If you are maxing out your 401k, HSA and/or FSA you are doing the most you can do on you own to save for tomorrow and lower your taxable income today, without having to pay someone. After taking full advantage of your employer sponsored benefits program and you still have additional disposable income that you want to invest, then you may want to call a financial advisor. Or maybe you will become a believer in investing in index funds and forgo the need for an advisor.
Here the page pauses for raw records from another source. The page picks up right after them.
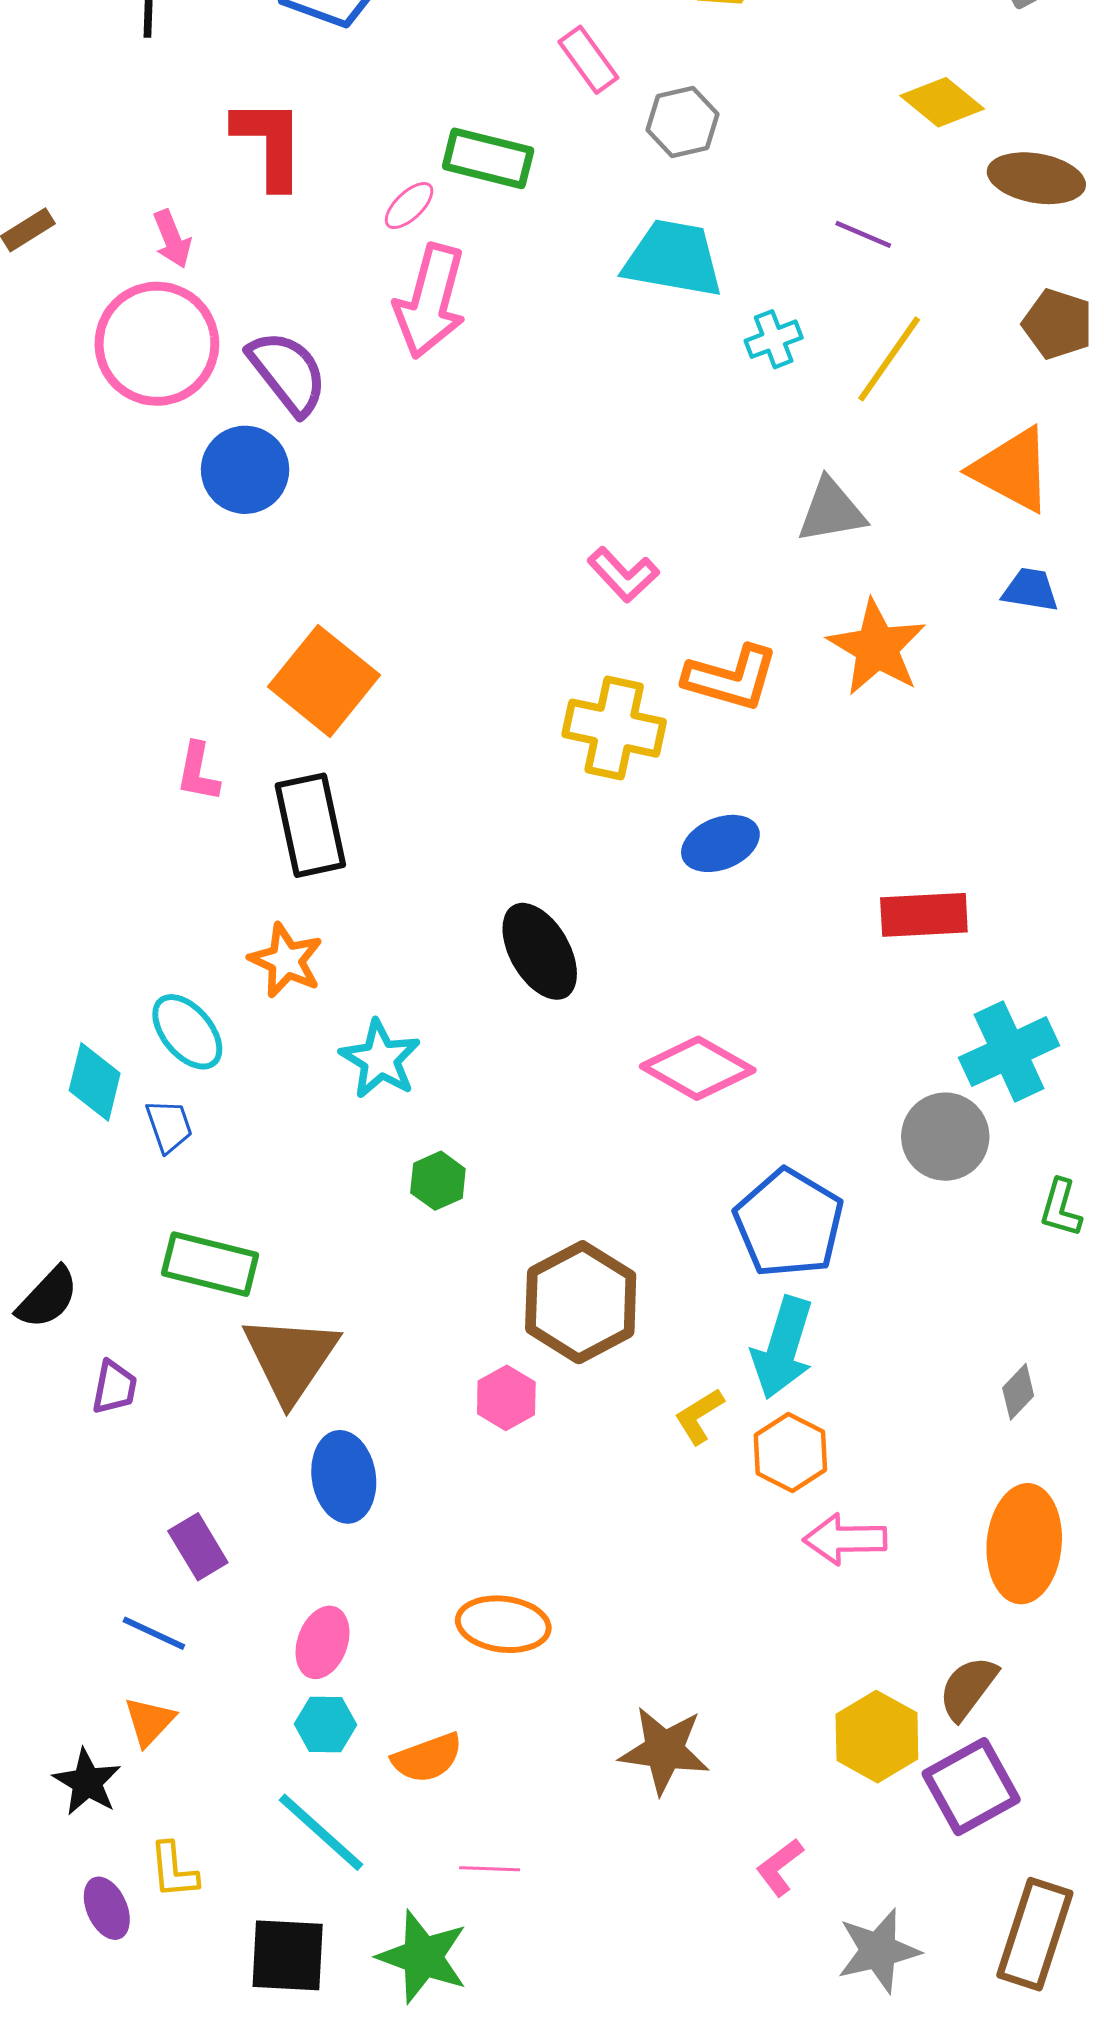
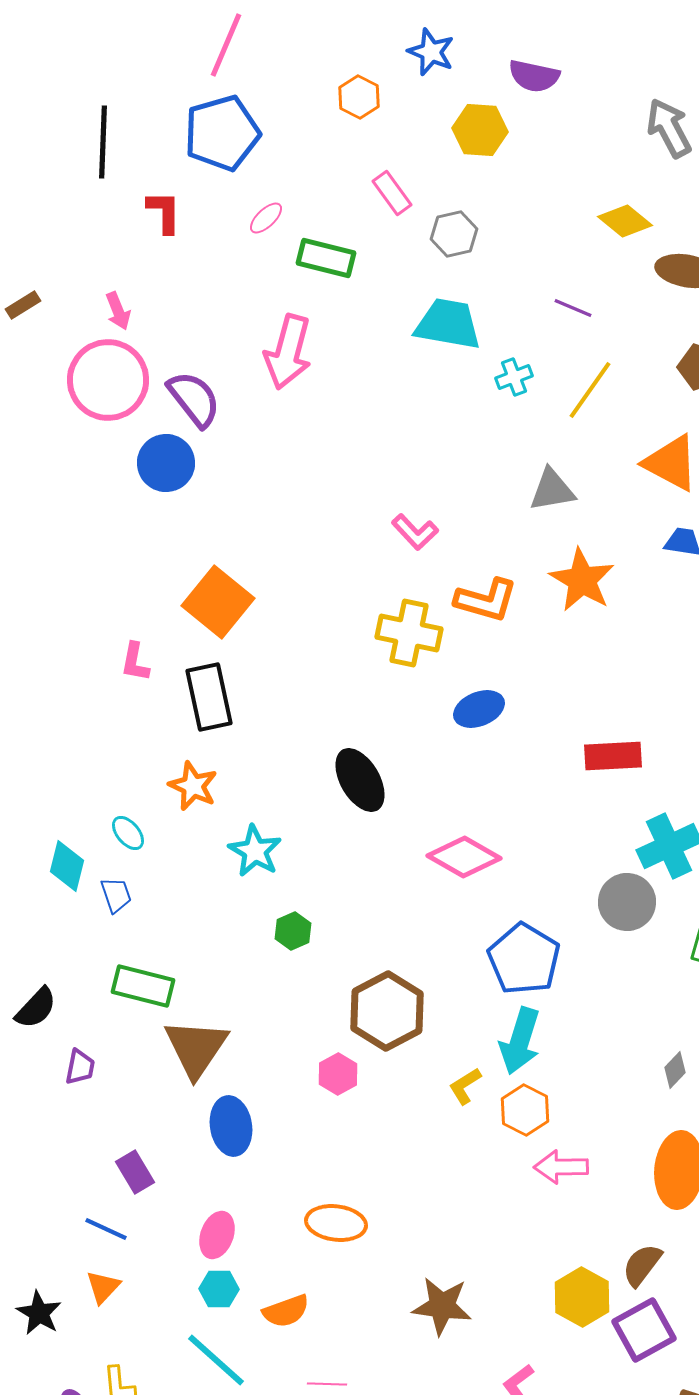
red L-shape: (269, 143) -> (164, 212), moved, size x0.7
pink ellipse: (409, 206) -> (266, 218), moved
cyan ellipse: (187, 1032) -> (128, 833), size x0.7
black star: (87, 1782) -> (39, 1313), moved

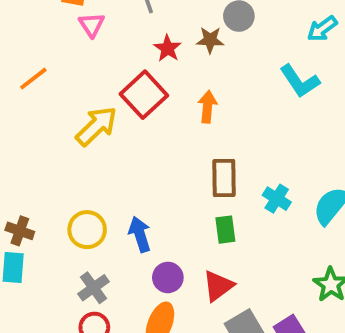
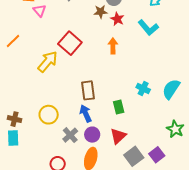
red star: (168, 48) -> (117, 19), moved
orange arrow: (207, 107) -> (113, 46), moved
brown rectangle: (224, 178) -> (88, 90), moved
blue arrow: (140, 234) -> (86, 113), moved
gray cross: (93, 288) -> (70, 135), moved

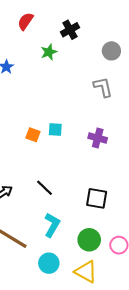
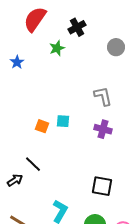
red semicircle: (25, 21) -> (35, 19), size x1.5
gray L-shape: (103, 87) -> (103, 96), moved
black line: (45, 188) -> (33, 164), moved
The bottom line is that I believe that most people have a financial advisor because sounds it really cool, but is not a necessity. Most people have fairly simple financial situation and the fees incurred by having an advisor is a drag on their wealth building. To be truthful, advisement fees are just one part of the equation when it comes to building wealth, the most important factor is the amount of money you put towards building wealth.
Let me know your thoughts on having a financial advisor. Have you put any real thought into why you have one?
Remember, no one will care about your money more than you, not even your financial advisor.